Based on the context of the name "Benjamin Beaulieu" and the venue "Etranges Exhibitions" (a major French festival of fantastic film and genre culture, known today as L'Étrange Festival), the content below reconstructs what an artist profile or exhibition review would look like for that specific era.
The content is structured as a retrospective article or festival catalog feature, capturing the atmosphere of the 2002 edition. The 2002 edition of Étranges Exhibitions (which would
Étranges Exhibitions received almost no mainstream press. The only major mention was a half-paragraph in Libération’s “Sortir” section, which called it “pretentious but admirably moist.” However, in artist-run forums and early art blogs (now lost to GeoCities shutdowns), the show became a legend.
One anonymous attendee wrote:
"I walked in at 3 PM. I walked out at 7 PM. I do not remember seeing any art. I remember smelling burnt sugar and hearing a child’s cough from behind a wall. There was no child. There was no wall.
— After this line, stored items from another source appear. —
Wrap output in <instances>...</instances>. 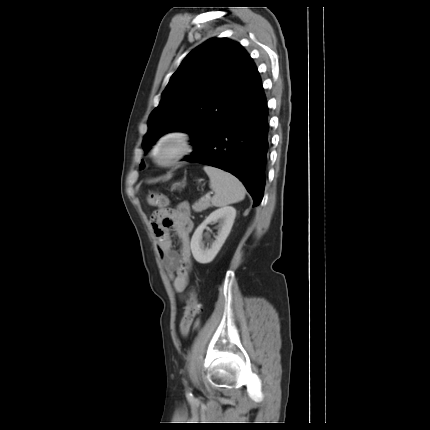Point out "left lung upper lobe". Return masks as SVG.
Returning <instances> with one entry per match:
<instances>
[{
    "label": "left lung upper lobe",
    "mask_w": 430,
    "mask_h": 430,
    "mask_svg": "<svg viewBox=\"0 0 430 430\" xmlns=\"http://www.w3.org/2000/svg\"><path fill=\"white\" fill-rule=\"evenodd\" d=\"M257 74L253 60L236 42L213 38L198 46L171 76L159 106L151 113L143 149L168 131L187 132L193 142L202 127L219 123L256 90Z\"/></svg>",
    "instance_id": "1"
}]
</instances>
I think I loved it."
Another, on a now-defunct LiveJournal:
"Beaulieu is either a genius or a con man who accidentally summoned something. His artist statement said: ‘These exhibitions are étranges because they exhibit you.’ I felt naked. Not metaphorically. My coat was still on." Les Étranges Expositions de 2002 par Benjamin Beaulieu
The only purely digital entry, this exhibition existed solely as a .ZIP file passed via peer-to-peer networks like eMule and Kazaa. Tagged with the metadata "etranges exhibitions 2002 benjamin beaulieu," the file contained 47 JPEGs. Each image was a high-resolution scan of a 19th-century cabinet card, onto which Beaulieu had digitally painted "errors": extra fingers, mirrored organs, impossible shadows. When art historians tried to trace the original photos, they discovered the cabinet cards never existed. Beaulieu had generated the "antique" photos himself, then artificially aged them. He was doing AI-style hallucination years before generative adversarial networks were invented.
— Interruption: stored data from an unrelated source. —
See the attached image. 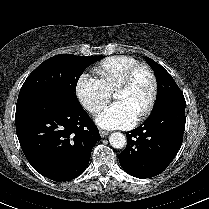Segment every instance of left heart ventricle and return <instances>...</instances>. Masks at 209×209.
Listing matches in <instances>:
<instances>
[{
	"mask_svg": "<svg viewBox=\"0 0 209 209\" xmlns=\"http://www.w3.org/2000/svg\"><path fill=\"white\" fill-rule=\"evenodd\" d=\"M152 91V82L145 72L137 74L132 84L114 94L117 101L125 102L138 116L146 107Z\"/></svg>",
	"mask_w": 209,
	"mask_h": 209,
	"instance_id": "obj_1",
	"label": "left heart ventricle"
}]
</instances>
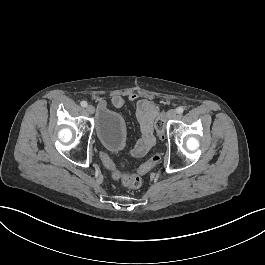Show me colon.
Here are the masks:
<instances>
[{
    "label": "colon",
    "mask_w": 265,
    "mask_h": 265,
    "mask_svg": "<svg viewBox=\"0 0 265 265\" xmlns=\"http://www.w3.org/2000/svg\"><path fill=\"white\" fill-rule=\"evenodd\" d=\"M165 114L161 113L160 118L157 119L155 124V129L158 132V137H163L164 131V120ZM103 165L108 168L111 172V176L114 180L120 181L123 186L129 189L139 188L142 184V177L148 173L152 168H154L160 161V155L155 153L151 155L136 172H124L118 170L113 161L106 153H101L100 155Z\"/></svg>",
    "instance_id": "colon-1"
}]
</instances>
To understand the exhibitions, one must first understand the artist’s peculiar trajectory. Born in Chicoutimi, Quebec, in 1975, Benjamin Beaulieu was a prodigy of the École des arts visuels et médiatiques. By 1999, he had gained a minor reputation for "taxidermy chronométrique"—the practice of embedding antique pocket watches into found animal forms.
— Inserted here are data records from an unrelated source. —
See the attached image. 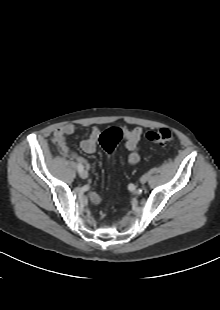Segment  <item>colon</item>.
Listing matches in <instances>:
<instances>
[{
    "mask_svg": "<svg viewBox=\"0 0 220 310\" xmlns=\"http://www.w3.org/2000/svg\"><path fill=\"white\" fill-rule=\"evenodd\" d=\"M145 137L148 141L158 144H168L173 140L172 132L167 128L150 130L146 133ZM122 138V129L118 127H112L100 133L99 144L102 149L110 156Z\"/></svg>",
    "mask_w": 220,
    "mask_h": 310,
    "instance_id": "1",
    "label": "colon"
}]
</instances>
But 2002 marked a rupture. Beaulieu disappeared from his Montreal loft for six months. When he returned, he was gaunt, refusing to speak above a whisper, and carrying a leather-bound ledger filled with diagrams that resembled M.C. Escher meets a medical autopsy chart. He had no gallery representation. He had no press release. He simply chalked a crooked arrow on the pavement leading to 3574 Saint-Denis Street, with the phrase: "Entrez, mais n'oubliez pas votre enfance" (Enter, but do not forget your childhood).
Thus began the first of the Etranges Exhibitions.
Perhaps the most infamous of the Étranges Exhibitions was the "Invisible Vernissage." Beaulieu announced a private view at a prestigious address. Upon arrival, 200 guests found an empty white cube with a single iMac G3. On the screen was a text file reading: "The exhibition is behind you. But you are afraid to turn around." For three hours, nothing happened. Then, at exactly midnight, the computer played a 30-second sound file of someone weeping in binary (tones of 0 and 1). Beaulieu never explained this event. Art critic Jean-Luc Soret called it "the most boring fifteen minutes of my life, followed by the most terrifying fifteen seconds."